/modules

Module files for Nextflow workflows

Primary LanguageNextflowMIT LicenseMIT

modules

Nextflow modules used in SAGC Nextflow pipelines.

Coding guidelines

These guidelines were adapted from UMCUGenetics.

See utils/template.nf for a process template which uses the following guidelines.

  • Use the Tool/version/Command.nf folder structure of this repository.
  • Use the original tool version numbering
  • Use CamelCase for tool, command and process names
  • Use lowercase with words separated by underscores for params, inputs, outputs and scripts.
  • Use 4 spaces per indentation level.
  • All input and output identifiers should reflect their conceptual identity. Use informative names like unaligned_sequences, reference_genome, phylogeny, or aligned_sequences instead of foo_input, foo_file, result, input, output, and so forth.
  • Define two labels for each process, containing toolname, version and command separated by an underscore.
    • BWA_0.7.17
    • BWA_0.7.17_MEM
  • Define a tag to each process, containing toolname, command, sample_id and/or rg_id.
    • {"BWA MEM ${sample_id} - ${rg_id}"}
  • Add 'set -euo pipefail' to each process.
    • shell = ['/bin/bash', '-euo', 'pipefail']
  • Do not define any runtime settings like cpus, memory and time.
  • Set process parameters on include:
    • include process from 'path/to/process.nf' params(optional: '')
  • Use separate process input channels as much as possible.
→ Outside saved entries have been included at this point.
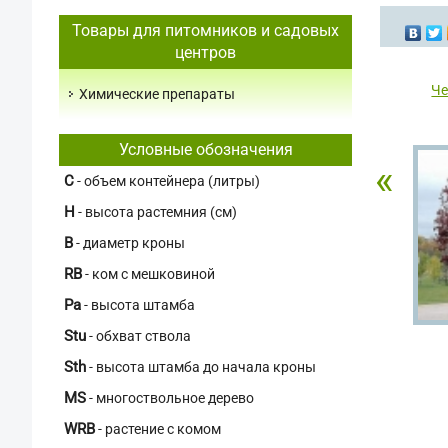
Товары для питомников и садовых
центров
Че
Химические препараты
Условные обозначения
«
C
- объем контейнера (литры)
H
- высота растемния (см)
В
- диаметр кроны
RB
- ком с мешковиной
Pa
- высота штамба
Stu
- обхват ствола
Sth
- высота штамба до начала кроны
MS
- многоствольное дерево
WRB
- растение с комом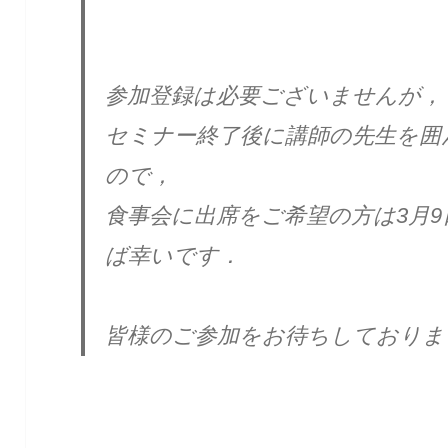
参加登録は必要ございませんが，
セミナー終了後に講師の先生を囲
ので，
食事会に出席をご希望の方は3月
ば幸いです．
皆様のご参加をお待ちしておりま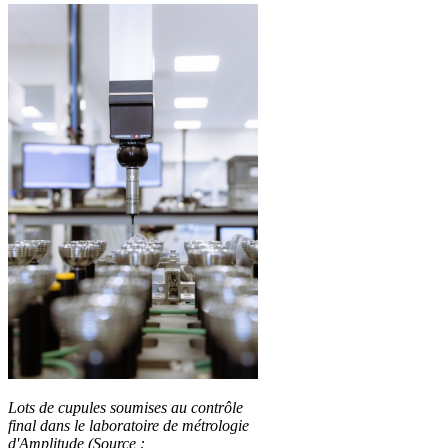
Lots de cupules soumises au contrôle
final dans le laboratoire de métrologie
d'Amplitude (Source :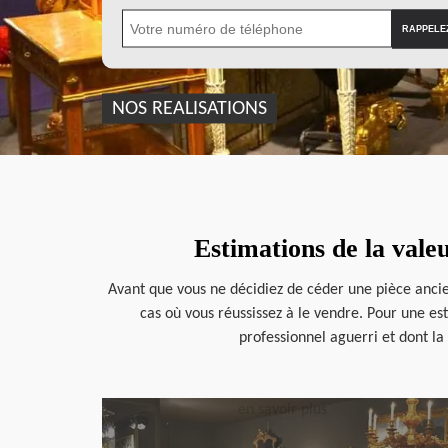
NOS REALISATIONS
Estimations de la vale
Avant que vous ne décidiez de céder une pièce ancien
cas où vous réussissez à le vendre. Pour une est
professionnel aguerri et dont la
en savoir plus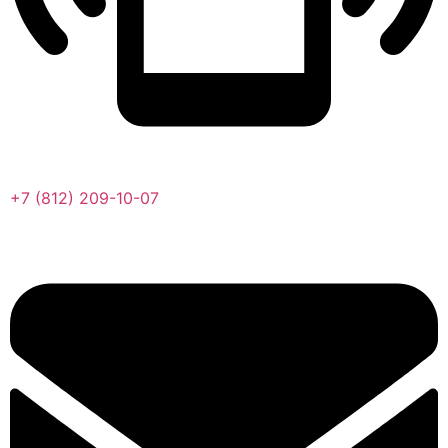
+7 (812) 209-10-07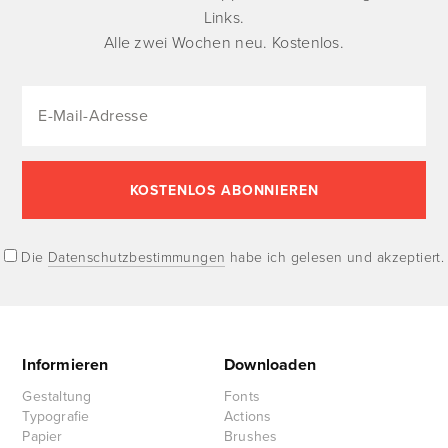
Links.
Alle zwei Wochen neu. Kostenlos.
Die
Datenschutzbestimmungen
habe ich gelesen und akzeptiert.
Informieren
Downloaden
Gestaltung
Fonts
Typografie
Actions
Papier
Brushes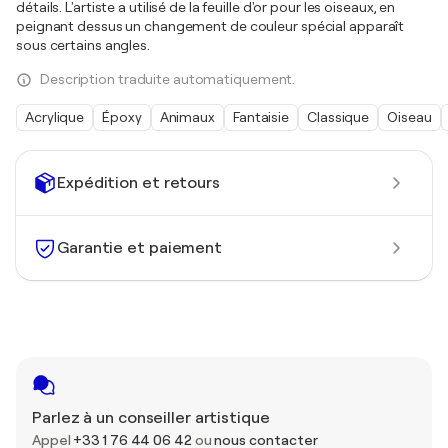
détails. L'artiste a utilisé de la feuille d'or pour les oiseaux, en
peignant dessus un changement de couleur spécial apparaît
sous certains angles.
Description traduite automatiquement.
Acrylique
Époxy
Animaux
Fantaisie
Classique
Oiseau
Expédition et retours
Garantie et paiement
Parlez à un conseiller artistique
Appel
+33 1 76 44 06 42
ou
nous contacter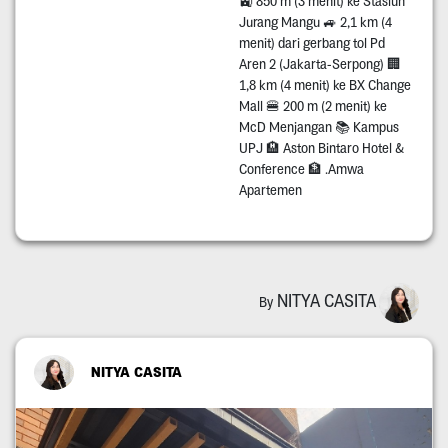
🚉 850 m (3 menit) ke Stasiun
Jurang Mangu 🚙 2,1 km (4
menit) dari gerbang tol Pd
Aren 2 (Jakarta-Serpong) 🏢
1,8 km (4 menit) ke BX Change
Mall 🍔 200 m (2 menit) ke
McD Menjangan 📚 Kampus
UPJ 🏨 Aston Bintaro Hotel &
Conference 🏦 .Amwa
Apartemen
NITYA CASITA
By
NITYA CASITA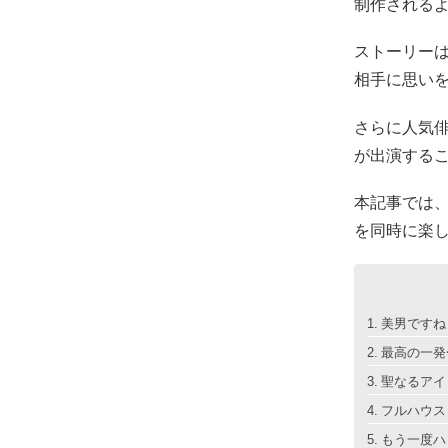
制作される
ストーリー
相手に思い
さらに人気
が出演する
本記事では、
を同時に楽
美男ですね（
最高の一発
聖なるアイド
フルハウス 
もう一度ハ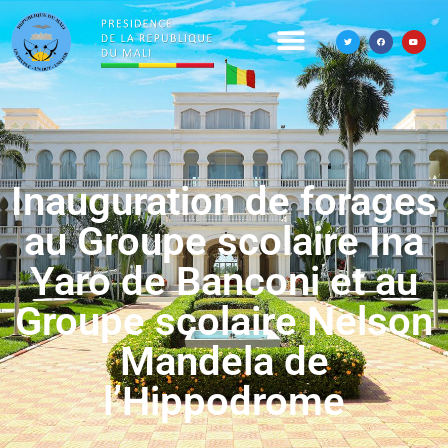
Inauguration de forages
au Groupe scolaire Ina
Yaro de Banconi et au
Groupe scolaire Nelson
Mandela de
l’Hippodrome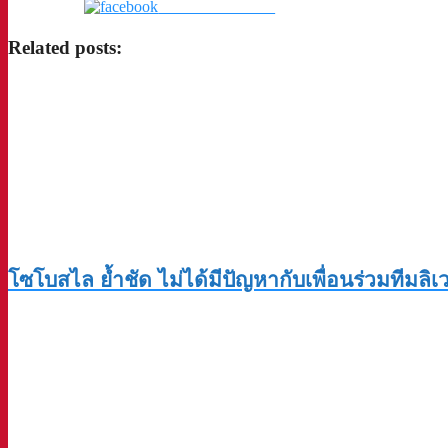
แชร์บน Facebook
Related posts:
โซโบสไล ย้ำชัด ไม่ได้มีปัญหากับเพื่อนร่วมทีมลิเว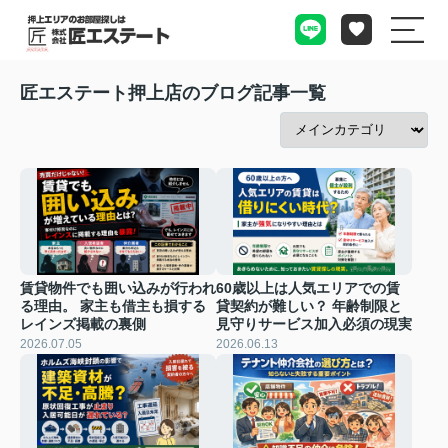
匠エステート押上店のブログ記事一覧
賃貸物件でも囲い込みが行われ
60歳以上は人気エリアでの賃
る理由。 家主も借主も損する
貸契約が難しい？ 年齢制限と
レインズ掲載の裏側
見守りサービス加入必須の現実
2026.07.05
2026.06.13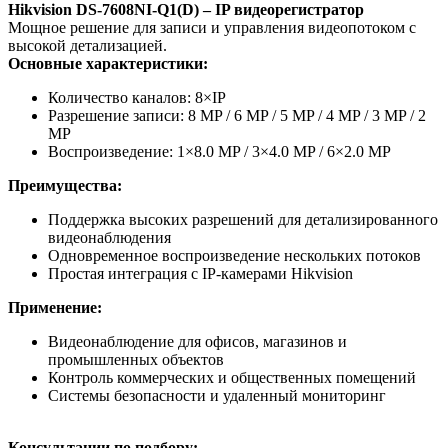
Hikvision DS-7608NI-Q1(D) – IP видеорегистратор
Мощное решение для записи и управления видеопотоком с
высокой детализацией.
Основные характеристики:
Количество каналов: 8×IP
Разрешение записи: 8 MP / 6 MP / 5 MP / 4 MP / 3 MP / 2
MP
Воспроизведение: 1×8.0 MP / 3×4.0 MP / 6×2.0 MP
Преимущества:
Поддержка высоких разрешений для детализированного
видеонаблюдения
Одновременное воспроизведение нескольких потоков
Простая интеграция с IP-камерами Hikvision
Применение:
Видеонаблюдение для офисов, магазинов и
промышленных объектов
Контроль коммерческих и общественных помещений
Системы безопасности и удаленный мониторинг
Консультации по подбору: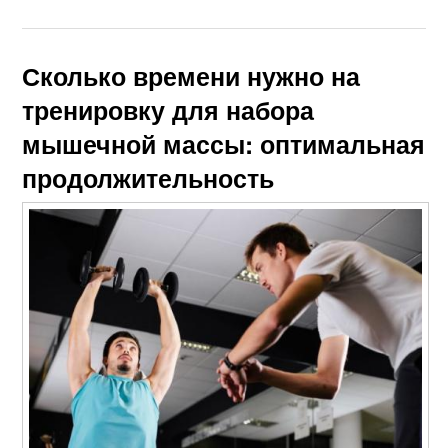
Сколько времени нужно на
тренировку для набора
мышечной массы: оптимальная
продолжительность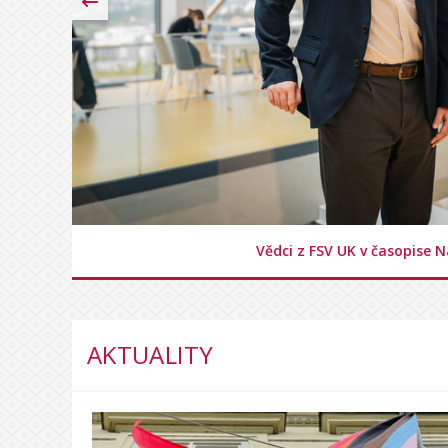
Vědci z FSV UK v časopise 
AKTUALITY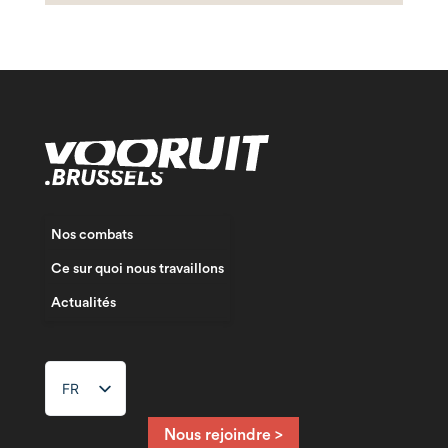
Nos combats
Ce sur quoi nous travaillons
Actualités
FR
NL
EN
Nous rejoindre >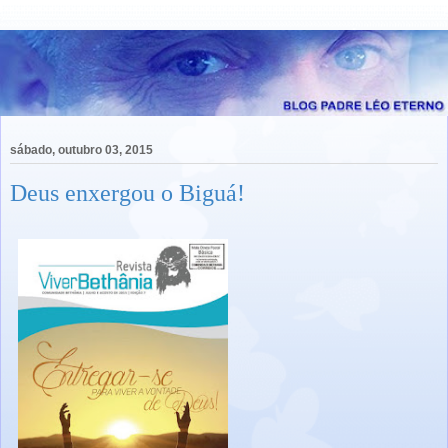
sábado, outubro 03, 2015
Deus enxergou o Biguá!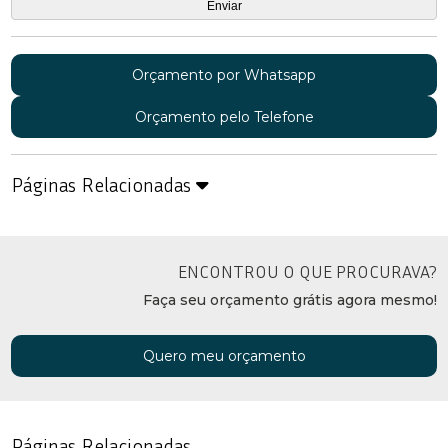
Orçamento por Whatsapp
Orçamento pelo Telefone
Páginas Relacionadas
ENCONTROU O QUE PROCURAVA?
Faça seu orçamento grátis agora mesmo!
Quero meu orçamento
Páginas Relacionadas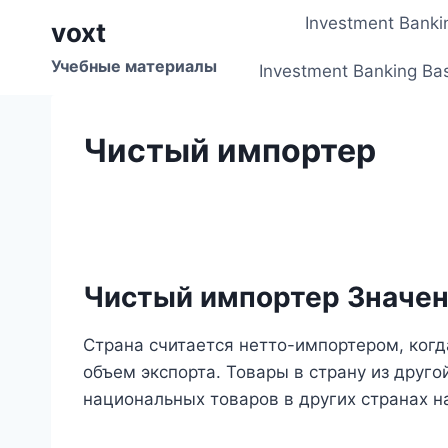
Перейти
Investment Banki
voxt
к
содержимому
Учебные материалы
Investment Banking Ba
Чистый импортер
Чистый импортер Значе
Страна считается нетто-импортером, ког
объем экспорта. Товары в страну из друг
национальных товаров в других странах н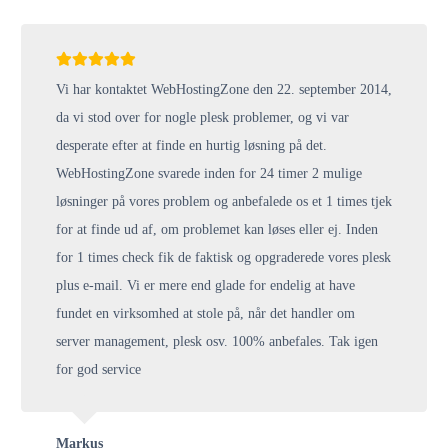
Vi har kontaktet WebHostingZone den 22. september 2014,
da vi stod over for nogle plesk problemer, og vi var
desperate efter at finde en hurtig løsning på det.
WebHostingZone svarede inden for 24 timer 2 mulige
løsninger på vores problem og anbefalede os et 1 times tjek
for at finde ud af, om problemet kan løses eller ej. Inden
for 1 times check fik de faktisk og opgraderede vores plesk
plus e-mail. Vi er mere end glade for endelig at have
fundet en virksomhed at stole på, når det handler om
server management, plesk osv. 100% anbefales. Tak igen
for god service
Markus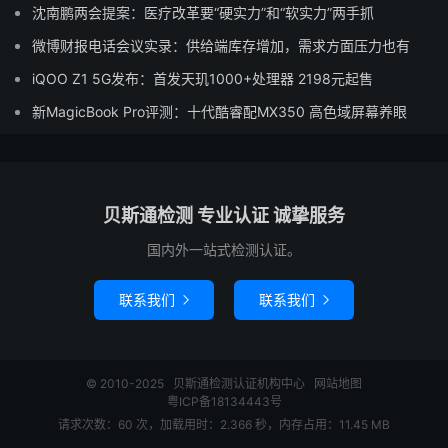
沈南鹏两会提案：医疗改革要“硬实力”和“软实力”两手抓
微博财报电话会议实录：供给端库存增加，需求方面压力也有
iQOO Z1 5G发布：首发天玑1000+处理器 2198元起售
新MagicBook Pro评测：十代酷睿配MX350 高色域屏幕养眼
贝斯通检测 专业认证 诚挚服务
国内外一站式检测认证。
联系我们
联系我们


© 2010-2025
贝斯通检测认证机构中心
网站地图
粤ICP备18134443号
请求次数：60 次，加载用时：2.366 秒，内存占用：11.45 MB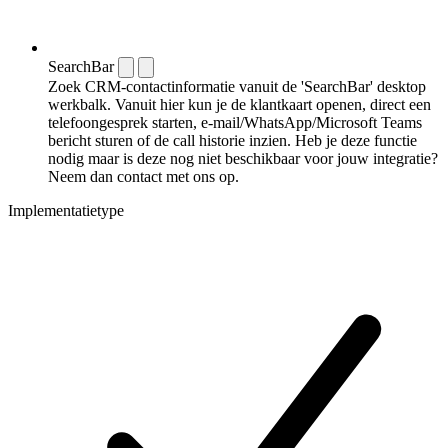
SearchBar
Zoek CRM-contactinformatie vanuit de 'SearchBar' desktop
werkbalk. Vanuit hier kun je de klantkaart openen, direct een
telefoongesprek starten, e-mail/WhatsApp/Microsoft Teams
bericht sturen of de call historie inzien. Heb je deze functie
nodig maar is deze nog niet beschikbaar voor jouw integratie?
Neem dan contact met ons op.
Implementatietype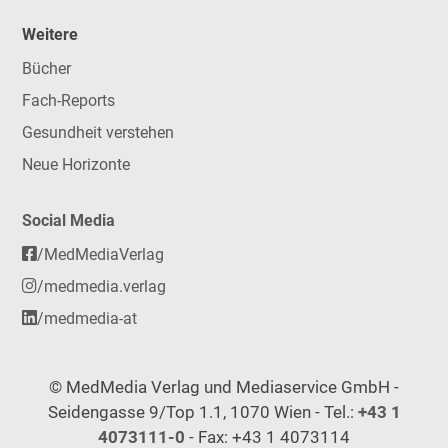
Weitere
Bücher
Fach-Reports
Gesundheit verstehen
Neue Horizonte
Social Media
/MedMediaVerlag
/medmedia.verlag
/medmedia-at
© MedMedia Verlag und Mediaservice GmbH -
Seidengasse 9/Top 1.1, 1070 Wien - Tel.:
+43 1
4073111-0
- Fax: +43 1 4073114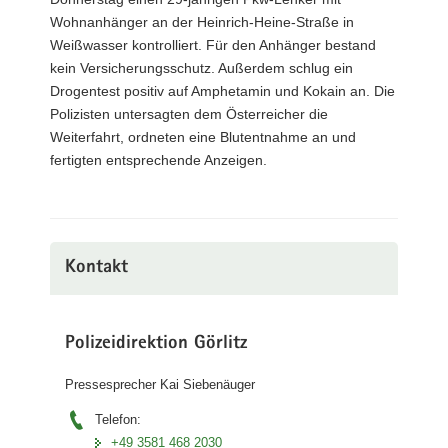
Wohnanhänger an der Heinrich-Heine-Straße in
Weißwasser kontrolliert. Für den Anhänger bestand
kein Versicherungsschutz. Außerdem schlug ein
Drogentest positiv auf Amphetamin und Kokain an. Die
Polizisten untersagten dem Österreicher die
Weiterfahrt, ordneten eine Blutentnahme an und
fertigten entsprechende Anzeigen.
Kontakt
Polizeidirektion Görlitz
Pressesprecher Kai Siebenäuger
Telefon:
+49 3581 468 2030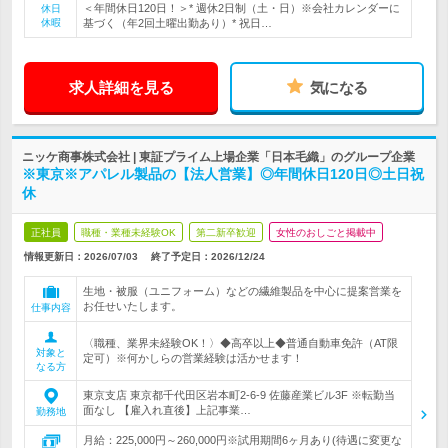
＜年間休日120日！＞* 週休2日制（土・日）※会社カレンダーに
休日
休暇
基づく（年2回土曜出勤あり）* 祝日…
求人詳細を見る
気になる
ニッケ商事株式会社 | 東証プライム上場企業「日本毛織」のグループ企業
※東京※アパレル製品の【法人営業】◎年間休日120日◎土日祝
休
正社員
職種・業種未経験OK
第二新卒歓迎
女性のおしごと掲載中
情報更新日：2026/07/03
終了予定日：
2026/12/24
生地・被服（ユニフォーム）などの繊維製品を中心に提案営業を
お任せいたします。
仕事内容
〈職種、業界未経験OK！〉◆高卒以上◆普通自動車免許（AT限
対象と
定可）※何かしらの営業経験は活かせます！
なる方
東京支店 東京都千代田区岩本町2-6-9 佐藤産業ビル3F ※転勤当
面なし 【雇入れ直後】上記事業…
勤務地
月給：225,000円～260,000円※試用期間6ヶ月あり(待遇に変更な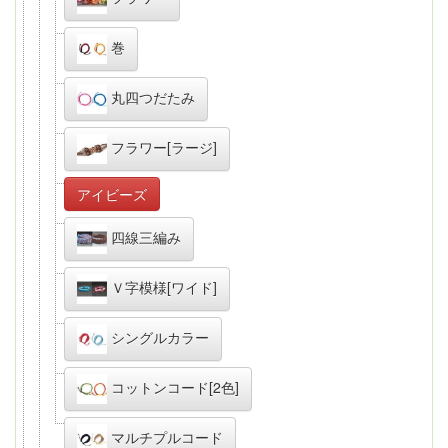
巻
丸四つだたみ
フラワー[ラージ]
アイビーズ
四線三編み
Ｖ字模様[ワイド]
シングルカラー
コットンコード[2色]
マルチプルコード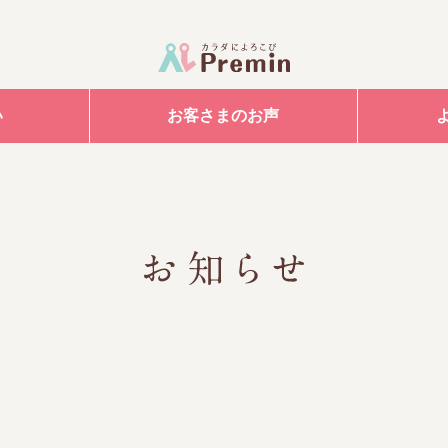
い
お客さまのお声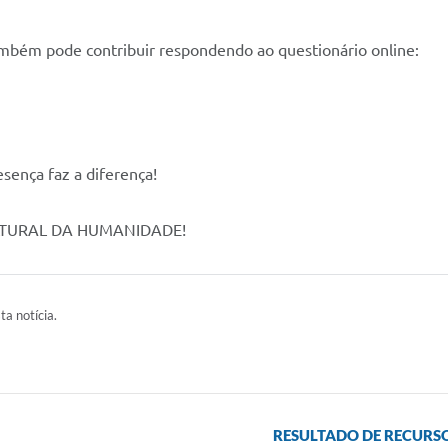
mbém pode contribuir respondendo ao questionário online:
esença faz a diferença!
LTURAL DA HUMANIDADE!
ta notícia.
RESULTADO DE RECURS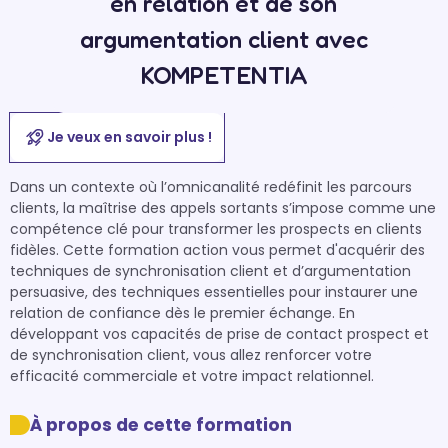
en relation et de son
argumentation client avec
KOMPETENTIA
Je veux en savoir plus !
Dans un contexte où l’omnicanalité redéfinit les parcours 
clients, la maîtrise des appels sortants s’impose comme une 
compétence clé pour transformer les prospects en clients 
fidèles. Cette formation action vous permet d'acquérir des 
techniques de synchronisation client et d’argumentation 
persuasive, des techniques essentielles pour instaurer une 
relation de confiance dès le premier échange. En 
développant vos capacités de prise de contact prospect et 
de synchronisation client, vous allez renforcer votre 
efficacité commerciale et votre impact relationnel.
À propos de cette formation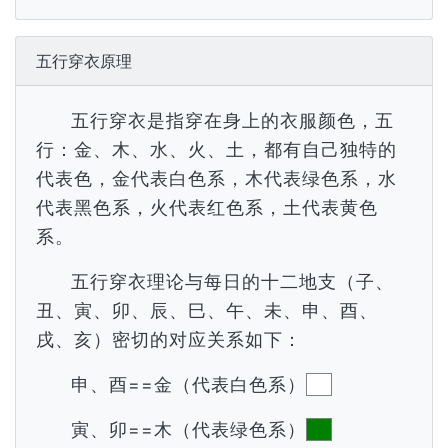
五行穿衣原理
五行穿衣是指穿在身上的衣服颜色，五
行：金、木、水、火、土，都有自己独特的
代表色，金代表白色系，木代表绿色系，水
代表黑色系，火代表红色系，土代表黄色
系。
五行穿衣理论与每日的十二地支（子、
丑、寅、卯、辰、巳、午、未、申、酉、
戌、亥）密切的对应关系如下：
申、酉==金（代表白色系）
寅、卯==木（代表绿色系）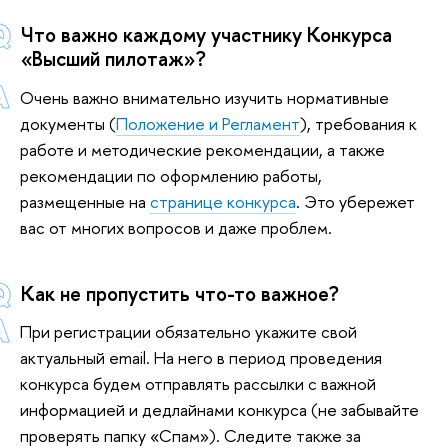
Что важно каждому участнику Конкурса
«Высший пилотаж»?
Очень важно внимательно изучить нормативные
документы (
Положение и Регламент
), требования к
работе и методические рекомендации, а также
рекомендации по оформлению работы,
размещенные на
странице конкурса
. Это убережет
вас от многих вопросов и даже проблем.
Как не пропустить что-то важное?
При регистрации обязательно укажите свой
актуальный email. На него в период проведения
конкурса будем отправлять рассылки с важной
информацией и дедлайнами конкурса (не забывайте
проверять папку «Спам»). Следите также за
Use tuples for linked inputs only.
input:
    val(analysis_id)
    tuple(sample_id, path(bam), path(bai))
  • Define named process output channels. This ensures that outputs can be referenced in external scope by their respective names. Indicate whether an output channel is optional.
output:
    path("my_file.txt", emit: my_file)
    path("my_optional_file.txt",  optional: my_optional_file, emit: my_optional_file)
  • Use params for resource files, for example genome.fasta, database.vcf.